Fulgor
Fulgor is a colored compacted de Bruijn graph index for large-scale matching and color queries, powered by SSHash and GGCAT.
A pre-print describing how the index works can be found here.
Table of contents
Dependencies
GGCAT
The code uses the GGCAT Rust library,
so make sure you have Rust installed. If not, Rust can be installed as recommended here, with
curl --proto '=https' --tlsv1.2 -sSf https://sh.rustup.rs | sh
It is also recommended to use the Nightly release channel.
rustup toolchain install nightly
zlib
If you do not have zlib installed, you can do
sudo apt-get install zlib1g
if you are on Linux/Ubuntu, or
brew install zlib
if you are using MacOS.
Compiling the code
The code is tested on Linux with gcc and on MacOS with clang.

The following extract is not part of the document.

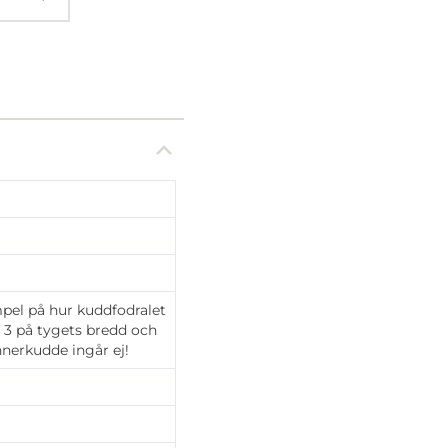
mpel på hur kuddfodralet
s 3 på tygets bredd och
Innerkudde ingår ej!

To build the code, CMake is required.
First clone the repository with
git clone --recursive https://github.com/jermp/fulgor.git
If you forgot --recursive when cloning, do
git submodule update --init --recursive
before compiling.
To compile the code for a release environment (see file CMakeLists.txt for the used compilation flags), it is sufficient to do the following, within the parent fulgor directory:
mkdir build
cd build
cmake ..
make -j
For a testing environment, use the following instead:
mkdir debug_build
cd debug_build
cmake .. -D CMAKE_BUILD_TYPE=Debug -D FULGOR_USE_SANITIZERS=On
make -j
Tools
There is one executable called fulgor after the compilation, which can be used to run a tool.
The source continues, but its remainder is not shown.